United States v. Gonzales
This text of 79 F. App'x 315 (United States v. Gonzales) is published on Counsel Stack Legal Research, covering Court of Appeals for the Ninth Circuit primary law. Counsel Stack provides free access to over 12 million legal documents including statutes, case law, regulations, and constitutions.
Opinion
MEMORANDUM
Joseph Anthony Gonzales appeals his guilty-plea conviction and 144-month sentence for one count of possession with intent to distribute marijuana, in violation of 21 U.S.C. § 841(a). Gonzales’s attorney has filed a brief pursuant to Anders v. California, 386 U.S. 738, 87 S.Ct. 1396, 18 L.Ed.2d 493 (1967), and has moved to withdraw as counsel of record on the ground that he failed to discover any arguable issues on appeal.
Gonzales filed a pro se supplemental brief, contending that his guilty plea was not knowing and voluntary, in light of United States v. Minore, 292 F.3d 1109 (9th Cir.2002) (concluding that district court must instruct that drug quantity is an element which the government must prove beyond a reasonable doubt). Because appellant has failed to show that the issue was raised below, we review for plain error. Id. at 1117. We apply the four-part test for plain error, and conclude that, in light of appellant’s unequivocal admissions and the overwhelming evidence of the drug quantity in question, it is not unfair to hold appellant to his guilty plea.
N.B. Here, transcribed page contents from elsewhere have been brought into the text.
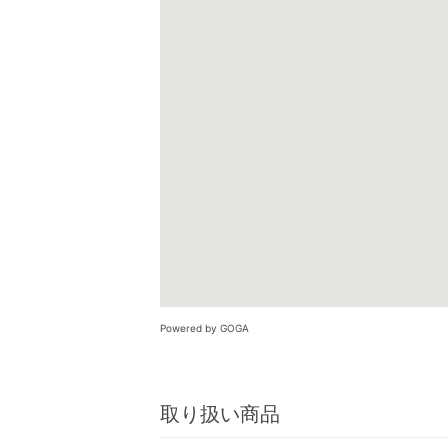
Powered by GOGA
取り扱い商品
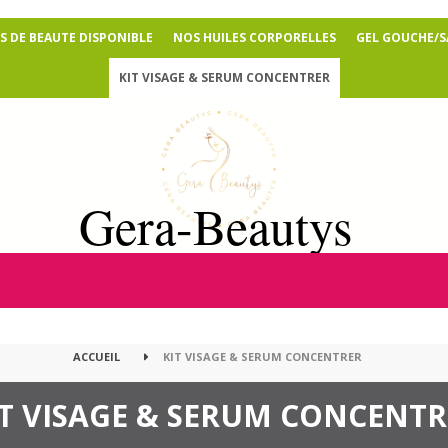
 DE BEAUTE DISPONIBLE
NOS HUILES CORPORELLES
GEL GOUCHE/
KIT VISAGE & SERUM CONCENTRER
Gera-Beautys
ACCUEIL
KIT VISAGE & SERUM CONCENTRER
IT VISAGE & SERUM CONCENTR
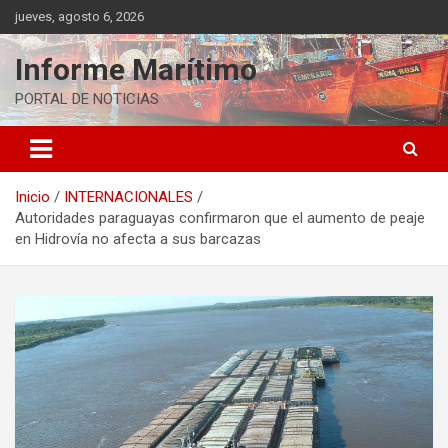
Saltar
jueves, agosto 6, 2026
al
contenido
Informe Marítimo
PORTAL DE NOTICIAS
Inicio
INTERNACIONALES
Autoridades paraguayas confirmaron que el aumento de peaje
en Hidrovía no afecta a sus barcazas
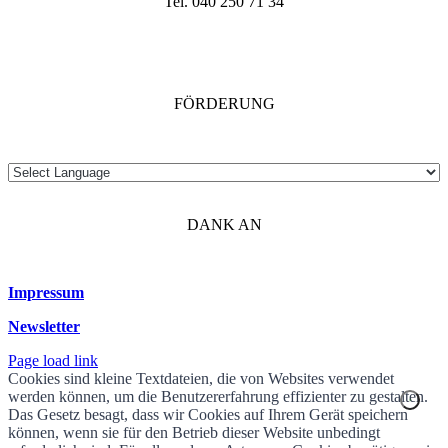
Tel. 040 250 71 34
FÖRDERUNG
DANK AN
Impressum
Newsletter
Page load link
Cookies sind kleine Textdateien, die von Websites verwendet
werden können, um die Benutzererfahrung effizienter zu gestalten.
Das Gesetz besagt, dass wir Cookies auf Ihrem Gerät speichern
können, wenn sie für den Betrieb dieser Website unbedingt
See id. at 1120. Accordingly, we find appellant’s guilty plea was valid.
We enforce the appellant’s waiver of his right to appeal in his plea agreement, because his sentence does not exceed the applicable guideline range.
Appellee’s August 20, 2003 motion to dismiss pursuant to the valid appeal waiver in the plea agreement is GRANTED. Accordingly, we do not reach the merits of appellant’s other contentions raised in his pro se brief. Counsel’s motion to withdraw is GRANTED, and this appeal is DISMISSED.
This disposition is not appropriate for publication and may not be cited to or by the courts of this circuit except as provided by Ninth Circuit Rule 36-3.